ASACUSA experiment improves precision of antiproton mass measurement with new innovative cooling technique
The ASACUSA experiment at CERN reports in Science a new precision measurement of the mass of the antiproton relative to that of the electron. Such measurements provide a unique tool for comparing with high precision the mass of an antimatter particle with its matter counterpart.
This result is based on spectroscopic measurements with about 2 billion antiprotonic helium atoms cooled to extremely cold temperatures of 1.5 to 1.7 degrees above absolute zero. In antiprotonic helium atoms an antiproton takes the place of one of the electrons that would normally be orbiting the nucleus.

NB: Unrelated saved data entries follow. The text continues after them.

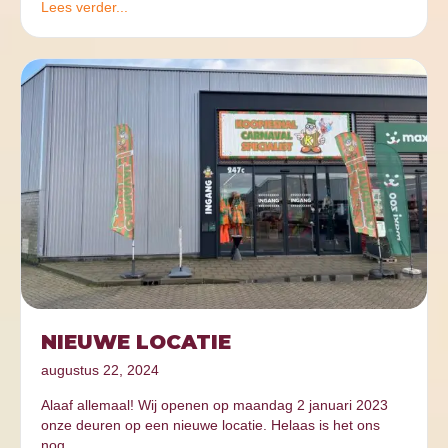
Lees verder...
NIEUWE LOCATIE
augustus 22, 2024
Alaaf allemaal! Wij openen op maandag 2 januari 2023
onze deuren op een nieuwe locatie. Helaas is het ons
nog…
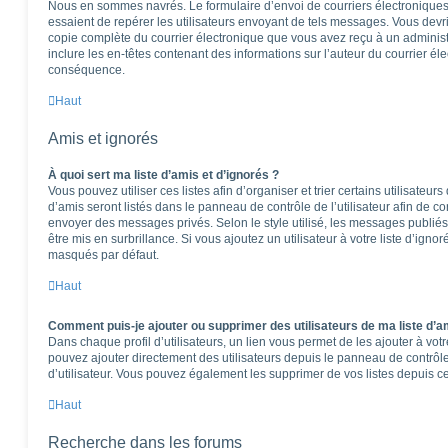
Nous en sommes navrés. Le formulaire d’envoi de courriers électroniques
essaient de repérer les utilisateurs envoyant de tels messages. Vous devr
copie complète du courrier électronique que vous avez reçu à un administra
inclure les en-têtes contenant des informations sur l’auteur du courrier éle
conséquence.
Haut
Amis et ignorés
À quoi sert ma liste d’amis et d’ignorés ?
Vous pouvez utiliser ces listes afin d’organiser et trier certains utilisateu
d’amis seront listés dans le panneau de contrôle de l’utilisateur afin de co
envoyer des messages privés. Selon le style utilisé, les messages publiés
être mis en surbrillance. Si vous ajoutez un utilisateur à votre liste d’igno
masqués par défaut.
Haut
Comment puis-je ajouter ou supprimer des utilisateurs de ma liste d’am
Dans chaque profil d’utilisateurs, un lien vous permet de les ajouter à vo
pouvez ajouter directement des utilisateurs depuis le panneau de contrôle 
d’utilisateur. Vous pouvez également les supprimer de vos listes depuis 
Haut
Recherche dans les forums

The measurement of the antiproton’s mass is done by spectroscopy, by shining a laser beam onto the antiprotonic helium. ASACUSA has now managed to cool down the antiprotonic helium atoms to temperatures close to absolute zero by suspending them in a very cold helium buffer-gas. In this way, the microscopic motion of the atoms is reduced, enhancing the precision of the frequency measurement. The measurement of the transition frequency has been improved by a factor of 1.4 to 10 compared with previous experiments. Experiments were conducted from 2010 to 2014, with about 2 billion atoms, corresponding to roughly 17 femtograms of antiprotonic helium.
According to standard theories, protons and antiprotons are expected to have exactly the same mass. The observation of even a minute breaking of CPT would call for a review of our assumptions about the nature and properties of space-time.